Berdasarkan RAPBN 2012 tersebut, penulis berkesimpulan bahwa APBN kita sejatinya belum
sepenuhnya mendukung pencapaian tema yang selalu diusung pemerintah: pro growth. Untuk
membuktikan kesimpulan ini, analisis berikut akan menjelaskannya.
Pertama, Belanja Pemerintah Pusat (BPP) masih didominasi Belanja Pegawai. Sebagai misal,
pada APBN-P 2011, komponen Belanja Pegawai mencapai Rp182,9 trilyun atau 20,14% dari
BPP. Kecenderungannya pun terus meningkat. Bila pada 2006, porsi Belanja Pegawai terhadap
PDB sebesar 2,2%, pada 2011 mencapai 2,5% terhadap PDB. Sementara itu, sekalipun trenya
terus meningkat, pangsa Belanja Modal terhadap BPP hanya 15,5% terhadap BPP. Sementara
itu, pada RAPBN 2012, komposisi Belanja Pegawai terhadap BPP justru meningkat menjadi
22,6%, sekalipun Belanja Modal juga meningkat menjadi 17,6%.

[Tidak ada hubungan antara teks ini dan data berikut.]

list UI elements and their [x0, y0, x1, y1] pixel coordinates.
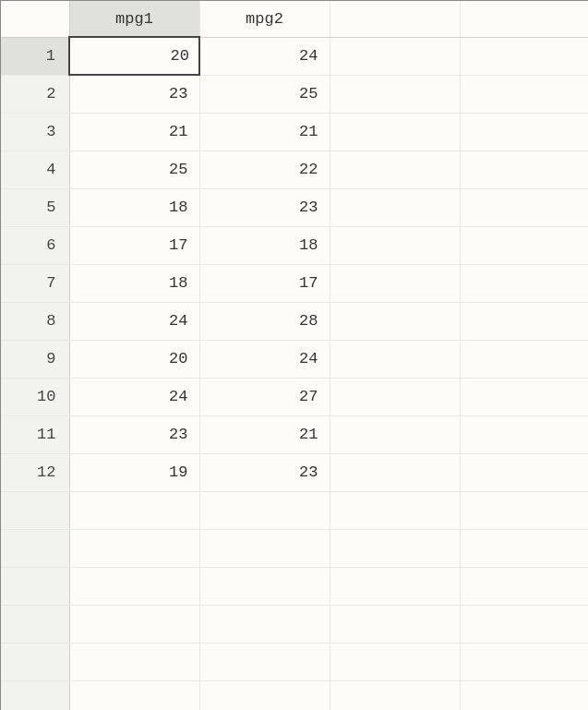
data-cell[interactable]: 28 [199, 302, 330, 340]
data-cell-empty[interactable] [199, 605, 330, 643]
rownum-cell[interactable]: 9 [1, 340, 69, 378]
data-cell[interactable]: 20 [69, 340, 199, 378]
rownum-cell[interactable]: 12 [1, 453, 69, 491]
table-row-empty [1, 529, 588, 567]
data-cell[interactable] [330, 226, 460, 264]
rownum-cell-empty[interactable] [1, 529, 69, 567]
data-cell[interactable] [330, 378, 460, 415]
data-cell-empty[interactable] [330, 491, 460, 529]
data-cell[interactable] [460, 75, 588, 113]
data-cell-empty[interactable] [460, 605, 588, 643]
data-cell[interactable]: 23 [199, 453, 330, 491]
data-cell-empty[interactable] [460, 529, 588, 567]
data-cell-empty[interactable] [69, 567, 199, 605]
data-cell[interactable]: 25 [199, 75, 330, 113]
column-header-mpg2[interactable]: mpg2 [199, 1, 330, 37]
data-cell-empty[interactable] [330, 643, 460, 680]
data-cell[interactable] [460, 378, 588, 415]
data-cell[interactable] [330, 150, 460, 188]
data-grid[interactable]: mpg1mpg2 1202422325321214252251823617187… [0, 0, 588, 710]
rownum-cell[interactable]: 8 [1, 302, 69, 340]
column-header-empty[interactable] [330, 1, 460, 37]
rownum-cell[interactable]: 6 [1, 226, 69, 264]
data-cell[interactable]: 24 [199, 37, 330, 75]
data-cell-empty[interactable] [199, 491, 330, 529]
data-cell-empty[interactable] [199, 643, 330, 680]
data-cell[interactable]: 23 [69, 75, 199, 113]
data-cell-empty[interactable] [69, 605, 199, 643]
data-cell-empty[interactable] [69, 529, 199, 567]
column-header-empty[interactable] [460, 1, 588, 37]
rownum-cell[interactable]: 7 [1, 264, 69, 302]
data-cell[interactable]: 17 [199, 264, 330, 302]
data-cell[interactable] [330, 302, 460, 340]
data-cell[interactable] [330, 37, 460, 75]
data-cell-empty[interactable] [199, 567, 330, 605]
data-cell-empty[interactable] [199, 529, 330, 567]
data-cell[interactable]: 23 [69, 415, 199, 453]
data-cell[interactable]: 24 [199, 340, 330, 378]
data-cell[interactable] [460, 37, 588, 75]
data-cell[interactable] [330, 264, 460, 302]
data-cell[interactable] [460, 226, 588, 264]
data-cell-empty[interactable] [330, 680, 460, 710]
data-cell[interactable] [460, 150, 588, 188]
data-cell[interactable] [460, 264, 588, 302]
rownum-cell-empty[interactable] [1, 605, 69, 643]
rownum-cell[interactable]: 10 [1, 378, 69, 415]
data-cell[interactable] [460, 188, 588, 226]
data-cell[interactable] [460, 113, 588, 150]
rownum-cell[interactable]: 2 [1, 75, 69, 113]
data-cell[interactable]: 21 [199, 113, 330, 150]
data-cell-empty[interactable] [460, 567, 588, 605]
data-cell[interactable]: 25 [69, 150, 199, 188]
data-cell[interactable] [330, 75, 460, 113]
data-cell-empty[interactable] [69, 680, 199, 710]
data-cell-empty[interactable] [330, 529, 460, 567]
data-cell[interactable] [460, 340, 588, 378]
rownum-cell[interactable]: 3 [1, 113, 69, 150]
data-cell[interactable]: 21 [199, 415, 330, 453]
data-cell[interactable]: 20 [69, 37, 199, 75]
table-row-empty [1, 680, 588, 710]
data-cell[interactable]: 24 [69, 302, 199, 340]
data-cell[interactable]: 27 [199, 378, 330, 415]
table-row: 61718 [1, 226, 588, 264]
rownum-cell-empty[interactable] [1, 567, 69, 605]
data-cell-empty[interactable] [460, 680, 588, 710]
data-cell[interactable] [330, 453, 460, 491]
data-cell[interactable] [460, 453, 588, 491]
rownum-cell[interactable]: 11 [1, 415, 69, 453]
data-cell[interactable] [330, 188, 460, 226]
data-cell[interactable] [330, 415, 460, 453]
rownum-cell[interactable]: 1 [1, 37, 69, 75]
data-cell[interactable]: 18 [199, 226, 330, 264]
data-cell[interactable] [460, 302, 588, 340]
data-cell[interactable]: 23 [199, 188, 330, 226]
data-cell[interactable] [330, 340, 460, 378]
rownum-cell-empty[interactable] [1, 643, 69, 680]
data-cell-empty[interactable] [199, 680, 330, 710]
data-cell[interactable]: 24 [69, 378, 199, 415]
data-cell[interactable]: 22 [199, 150, 330, 188]
data-cell-empty[interactable] [69, 643, 199, 680]
column-header-mpg1[interactable]: mpg1 [69, 1, 199, 37]
data-cell-empty[interactable] [330, 605, 460, 643]
data-cell-empty[interactable] [460, 643, 588, 680]
data-cell-empty[interactable] [69, 491, 199, 529]
rownum-cell[interactable]: 5 [1, 188, 69, 226]
data-cell[interactable]: 18 [69, 264, 199, 302]
rownum-cell-empty[interactable] [1, 491, 69, 529]
data-cell[interactable] [330, 113, 460, 150]
rownum-cell[interactable]: 4 [1, 150, 69, 188]
data-cell[interactable]: 18 [69, 188, 199, 226]
data-cell[interactable]: 17 [69, 226, 199, 264]
data-cell[interactable] [460, 415, 588, 453]
rownum-cell-empty[interactable] [1, 680, 69, 710]
data-cell-empty[interactable] [460, 491, 588, 529]
data-cell-empty[interactable] [330, 567, 460, 605]
data-cell[interactable]: 19 [69, 453, 199, 491]
data-cell[interactable]: 21 [69, 113, 199, 150]
table-row: 51823 [1, 188, 588, 226]
rownum-header[interactable] [1, 1, 69, 37]
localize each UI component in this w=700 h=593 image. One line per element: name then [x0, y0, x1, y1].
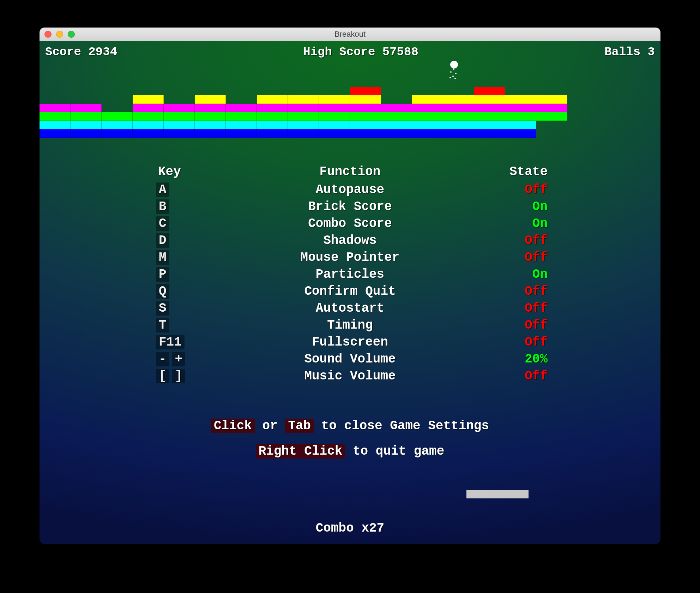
- paddle[interactable]: [466, 490, 529, 498]
- empty-slot: [71, 87, 102, 95]
- brick: [381, 112, 412, 121]
- state-value: Off: [481, 182, 558, 197]
- brick: [71, 129, 102, 138]
- settings-row: PParticlesOn: [142, 266, 558, 283]
- keycap[interactable]: [: [156, 369, 169, 383]
- keycap[interactable]: -: [156, 352, 169, 366]
- brick: [412, 112, 443, 121]
- state-value: 20%: [481, 352, 558, 366]
- brick: [350, 112, 381, 121]
- brick: [536, 104, 567, 112]
- brick-row: [40, 112, 598, 121]
- brick: [319, 129, 350, 138]
- settings-row: CCombo ScoreOn: [142, 215, 558, 232]
- keycap[interactable]: C: [156, 216, 169, 231]
- state-value: On: [481, 199, 558, 214]
- empty-slot: [164, 95, 195, 104]
- brick: [536, 95, 567, 104]
- brick: [133, 95, 164, 104]
- empty-slot: [133, 87, 164, 95]
- brick: [474, 129, 505, 138]
- state-value: Off: [481, 335, 558, 349]
- brick: [474, 121, 505, 129]
- brick: [505, 95, 536, 104]
- function-label: Combo Score: [219, 216, 481, 231]
- keycap[interactable]: +: [172, 352, 186, 366]
- brick: [319, 104, 350, 112]
- keycap-right-click[interactable]: Right Click: [256, 444, 345, 459]
- keycap[interactable]: M: [156, 250, 169, 265]
- key-cell: B: [142, 199, 219, 214]
- settings-row: SAutostartOff: [142, 300, 558, 317]
- keycap[interactable]: P: [156, 267, 169, 282]
- brick: [412, 104, 443, 112]
- brick-row: [40, 121, 598, 129]
- empty-slot: [412, 87, 443, 95]
- brick: [257, 112, 288, 121]
- game-canvas[interactable]: Score 2934 High Score 57588 Balls 3 Key …: [40, 41, 660, 544]
- state-value: On: [481, 267, 558, 282]
- keycap[interactable]: B: [156, 199, 169, 214]
- hint-close: Click or Tab to close Game Settings: [40, 419, 660, 433]
- ball: [450, 61, 458, 68]
- empty-slot: [102, 104, 133, 112]
- brick: [319, 95, 350, 104]
- brick: [71, 121, 102, 129]
- brick: [412, 129, 443, 138]
- state-value: Off: [481, 233, 558, 248]
- brick: [40, 129, 71, 138]
- key-cell: F11: [142, 335, 219, 349]
- hud: Score 2934 High Score 57588 Balls 3: [40, 41, 660, 59]
- key-cell: M: [142, 250, 219, 265]
- brick: [288, 112, 319, 121]
- empty-slot: [164, 87, 195, 95]
- keycap[interactable]: D: [156, 233, 169, 248]
- combo-display: Combo x27: [40, 521, 660, 535]
- empty-slot: [567, 121, 598, 129]
- hint-quit: Right Click to quit game: [40, 444, 660, 459]
- keycap-click[interactable]: Click: [211, 419, 255, 433]
- titlebar: Breakout: [40, 28, 660, 41]
- brick: [102, 129, 133, 138]
- settings-row: []Music VolumeOff: [142, 367, 558, 384]
- brick: [195, 104, 226, 112]
- function-label: Brick Score: [219, 199, 481, 214]
- brick: [412, 95, 443, 104]
- brick: [350, 129, 381, 138]
- header-state: State: [481, 164, 558, 179]
- keycap[interactable]: A: [156, 182, 169, 197]
- empty-slot: [102, 87, 133, 95]
- brick: [164, 104, 195, 112]
- keycap[interactable]: Q: [156, 284, 169, 299]
- brick: [71, 112, 102, 121]
- brick: [288, 121, 319, 129]
- settings-row: F11FullscreenOff: [142, 334, 558, 351]
- brick: [443, 104, 474, 112]
- brick: [133, 112, 164, 121]
- keycap-tab[interactable]: Tab: [285, 419, 314, 433]
- empty-slot: [288, 87, 319, 95]
- brick: [257, 104, 288, 112]
- window-title: Breakout: [40, 30, 660, 39]
- brick: [40, 104, 71, 112]
- brick-row: [40, 104, 598, 112]
- empty-slot: [505, 87, 536, 95]
- brick: [381, 121, 412, 129]
- brick: [350, 121, 381, 129]
- keycap[interactable]: S: [156, 301, 169, 316]
- keycap[interactable]: ]: [172, 369, 186, 383]
- keycap[interactable]: T: [156, 318, 169, 333]
- key-cell: Q: [142, 284, 219, 299]
- brick: [536, 112, 567, 121]
- empty-slot: [71, 95, 102, 104]
- keycap[interactable]: F11: [156, 335, 185, 349]
- brick: [288, 95, 319, 104]
- brick: [257, 121, 288, 129]
- brick-row: [40, 87, 598, 95]
- brick: [133, 121, 164, 129]
- state-value: On: [481, 216, 558, 231]
- brick: [40, 121, 71, 129]
- key-cell: S: [142, 301, 219, 316]
- brick: [505, 121, 536, 129]
- state-value: Off: [481, 250, 558, 265]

Kedua, pada dasarnya BPP dibagi ke dalam dua kelompok: Belanja Kementerian/Lembaga
(KL) dan Belanja Non Kementerian/Lembaga (Non KL). Belanja KL adalah belanja yang
dikelola langsung oleh kementerian/lembaga, baik Belanja Pegawai, Belanja Barang, dan
Belanja Modal. Sedangkan, Belanja Non KL adalah belanja yang dikelola oleh Kementerian
Keuangan yang dipergunakan untuk membiayai kegiatan yang sifatnya terpusat, seperti subsidi
dan pembayaran utang pemerintah.
Dalam RAPBN 2012, komposisi Belanja Non KL ternyata lebih besar dibandingkan Belanja KL.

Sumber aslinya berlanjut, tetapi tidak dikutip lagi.